Use machine learning to extract and aggregate signals about multiple aspects of the economy from Google Trends to infer a timely macroeconomic picture. The algorithm extracts and compiles information about consumption (e.g. from searches for “vehicles”, “home appliances”), labor market (e.g. “unemployment benefits”), housing (e.g. “real estate agency”, “mortgage”), business services (e.g. “Venture Capital”, “Bankruptcy”), industrial activity (e.g. “maritime”, “agricultural equipment”), trade (e.g. “export”, “freight”), and economic sentiment (e.g. “recession”) and poverty (e.g. “food” bank”). Using a number of variables can reduce the risk associated with structural breakage in a particular series, as highlighted by the failure of the “Google Flu” experiment.

Weekly Tracker uses a two-step model to forecast weekly GDP growth based on Google Trends. First, the quarterly model of GDP growth is estimated by quarterly search intensity based on Google Trends. Second, the relationship between Google Trends and activity, using the same elasticity estimated from the quarterly model, was applied to the weekly Google Trends series to produce a weekly track. Therefore, the OECD Weekly Tracker can be interpreted as an estimate of the year-on-year growth rate of “weekly GDP” (the same week compared to the previous year).

What about other big data indices? Here is the Brave-Butters-Kelley Big Data (500 Time Series) Concurrent Index as of April (May index released at the end of the month):

resource: Fredaccessed 25 June 2022.

The index is described like this:

The Brave-Butters-Kelley Index (BBKI) is a research project of the Federal Reserve Bank of Chicago. BBK US’s Concurrent and Leading Index and Monthly GDP Growth is constructed from a dynamic factor analysis of a set of 500 monthly indicators of real economic activity and quarterly real GDP growth.

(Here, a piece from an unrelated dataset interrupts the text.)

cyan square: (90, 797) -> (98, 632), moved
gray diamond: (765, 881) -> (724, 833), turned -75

The Backgammon Concurrent Index is the sum of the leading and trailing subcomponents of the cycle, measured in units of standard deviation of the real GDP growth trend.

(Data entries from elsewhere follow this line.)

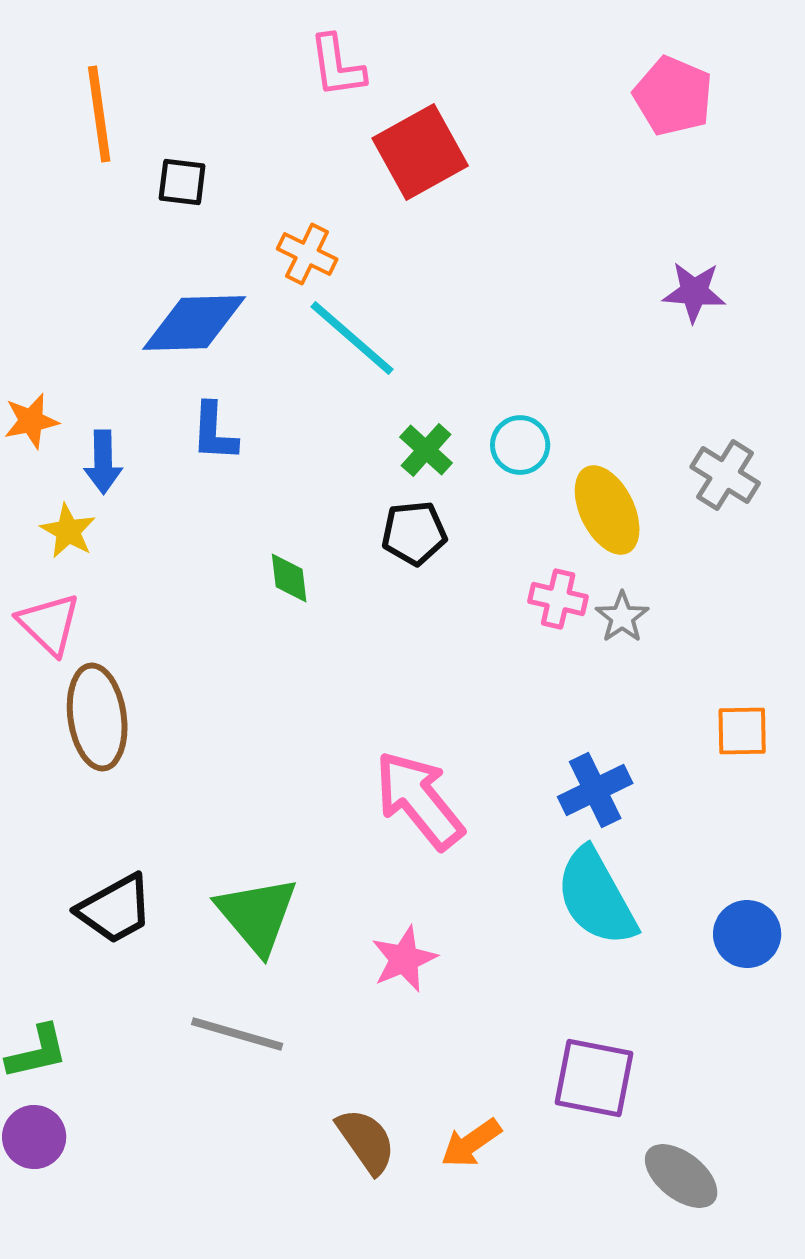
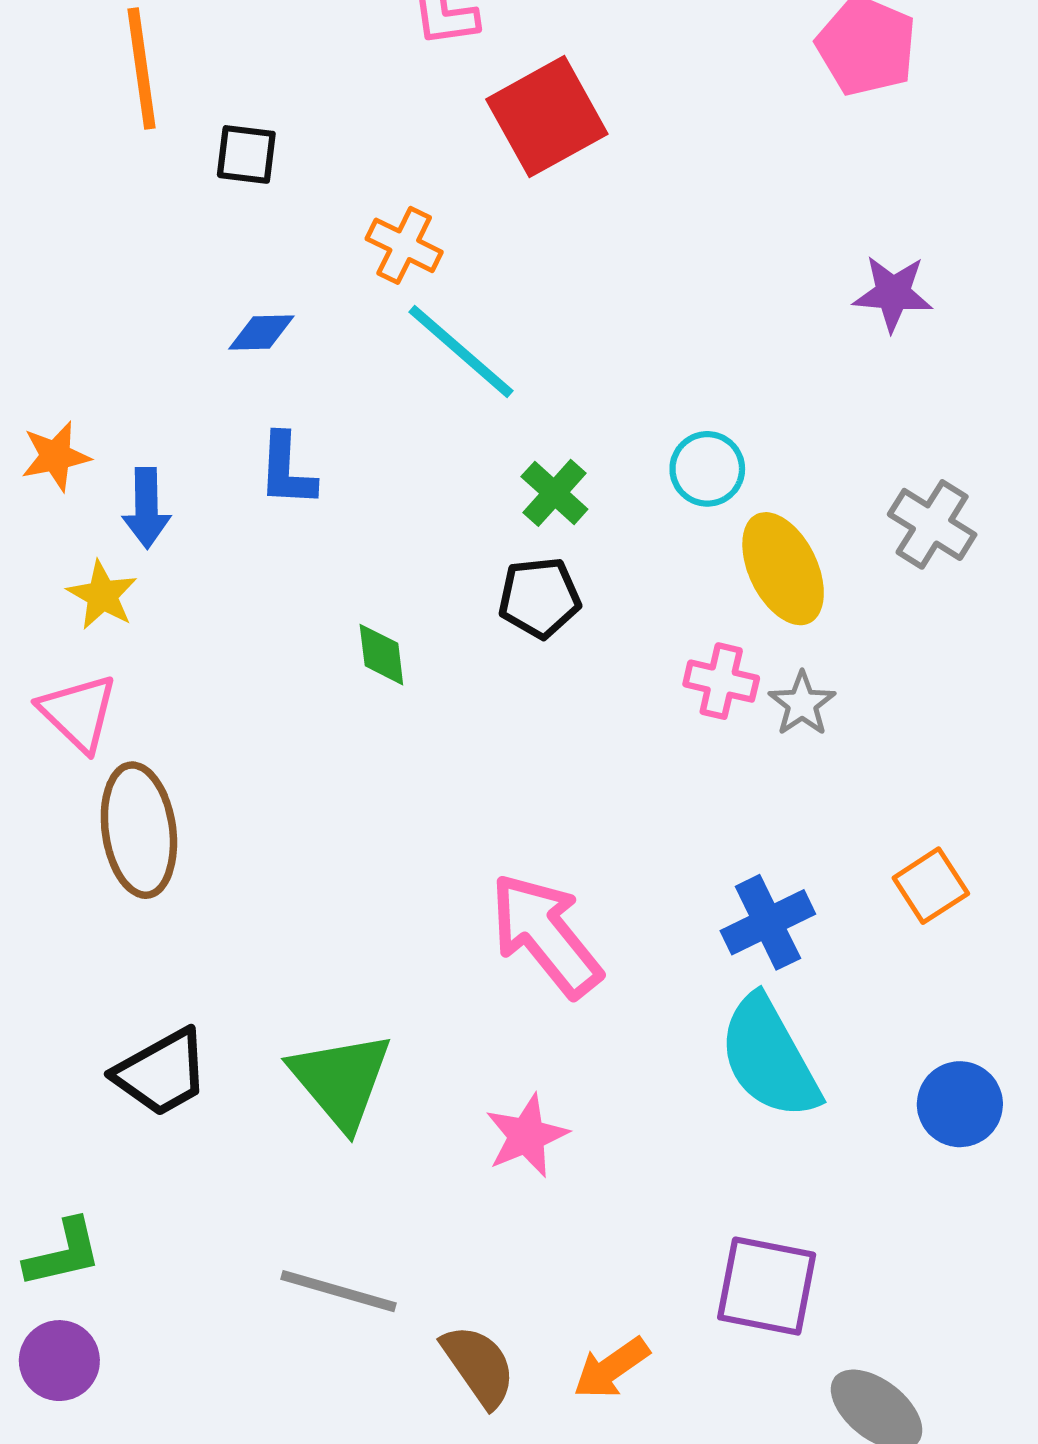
blue diamond: (194, 323) -> (261, 332), size x0.5
cyan circle: (520, 445) -> (707, 469), moved
orange square: (742, 731) -> (931, 886), moved, turned -32
gray line: (237, 1034) -> (338, 1291), moved

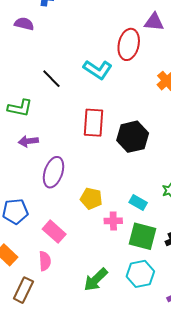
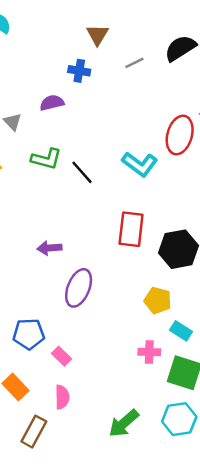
purple semicircle: (24, 24) -> (52, 103), turned -30
green L-shape: (20, 108) -> (46, 159), moved
yellow pentagon: (91, 199) -> (158, 300), moved
pink rectangle: (54, 232) -> (61, 356), moved, size x0.7

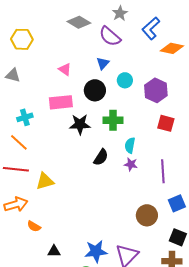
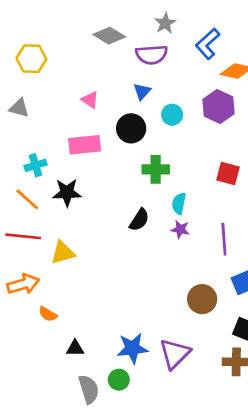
purple semicircle: (110, 36) -> (152, 55), turned -45
purple hexagon: (156, 90) -> (219, 107), moved
black star: (80, 124) -> (67, 193), moved

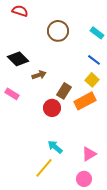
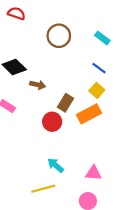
brown arrow: (39, 75) -> (38, 85), turned 32
pink triangle: (89, 154) -> (93, 173), turned 35
yellow line: (44, 168) -> (43, 189), turned 35

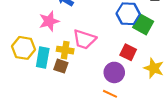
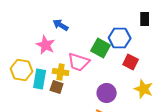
pink star: (49, 21) -> (46, 45), turned -30
green square: (143, 24) -> (101, 48), moved
red square: (128, 52) -> (131, 62), moved

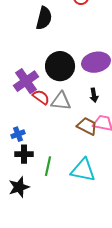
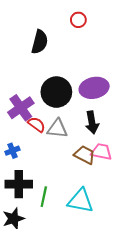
black arrow: (94, 95) -> (92, 122), size x1.5
blue cross: (18, 134) -> (12, 151), moved
black cross: (24, 154) -> (19, 184), size x1.4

As of April, the index was above trend, so there was no negative growth.

It would be nice to have more recent big data observations. Here are Google’s weekly liquidity metrics:

resource: Slok, Agarwal, Shah, deceleration watchApollo (Jun 22, 2022), Offline.

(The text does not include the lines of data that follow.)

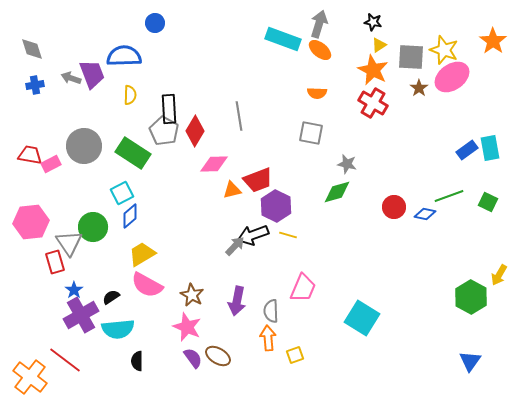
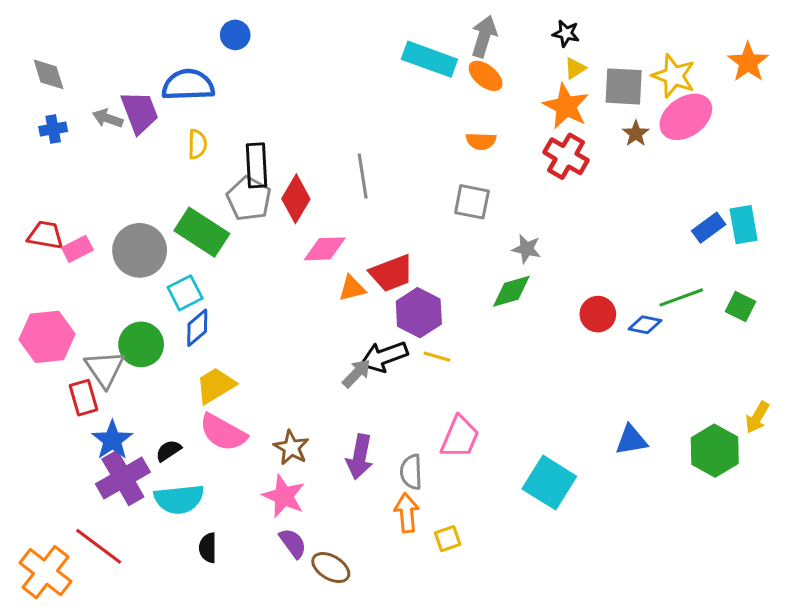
gray circle: (84, 146) -> (140, 250), moved
blue star: (74, 290) -> (112, 440), size x1.5
brown ellipse: (218, 356) -> (331, 568), moved
blue triangle: (470, 361) -> (631, 440), moved, turned 45

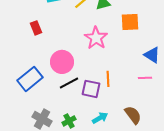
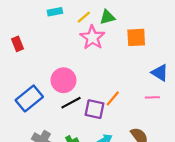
red rectangle: (36, 28) -> (17, 44), moved
pink star: (96, 38) -> (92, 37), moved
orange line: (108, 79) -> (113, 98), turned 42

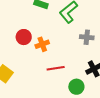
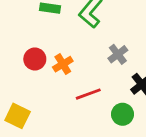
gray cross: (87, 37) -> (118, 54), moved, turned -32

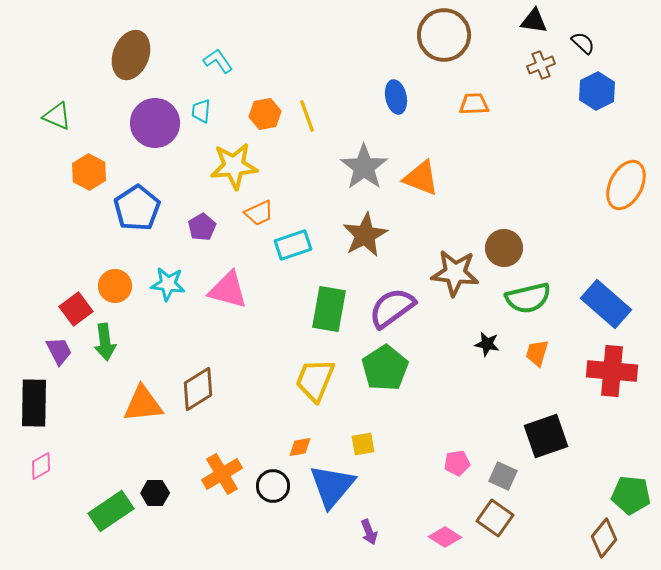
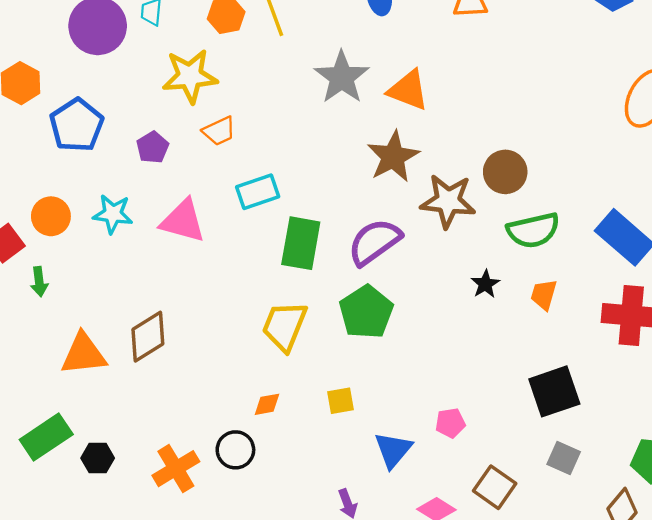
brown star: (365, 235) -> (393, 157), moved
cyan rectangle: (293, 245) -> (258, 192), moved
green arrow: (105, 342) -> (39, 282), size x0.7
black star: (487, 344) -> (485, 284), turned 30
orange cross: (222, 474) -> (176, 469), moved
gray square: (503, 476) -> (564, 458), moved
blue triangle: (332, 486) -> (393, 450), moved, size x0.7
green rectangle: (111, 511) -> (46, 437), moved

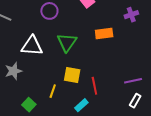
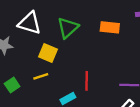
yellow square: (72, 75) -> (48, 53), moved
yellow line: (53, 91) -> (41, 76), turned 40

As to whether a slowdown in VMT portends a recession (eg gentlemen.Kopitz), well, it’s hard to tell. This picture suggests that gasoline prices may be related to a decline in VMT (remember, inflation is not the same as recession).

figure 2: Year-over-year growth in vehicle miles traveled (VMT) (blue, left scale) and real gasoline prices (tan, right log scale). Gasoline prices are affected by core CPI. The NBER uses shades of grey to define the peak and trough dates of the recession. Source: DoT, EIA, BLS by FRED, NBER and author’s calculations.

I estimate the short-run price elasticity of the VMT to be about -0.19 (using the first log-difference norm for the 2000-22 sample period, including consumption as the activity variable and covid variable, with a price coefficient at the 95% level).

All of this data shows me that we are not in a recession as of May. And as of June, we’re also unlikely to be in a recession, although the fact that data revisions are a reality makes me a little cautious. Are we going to be in a recession next year, well, the indicators there are more worrisome.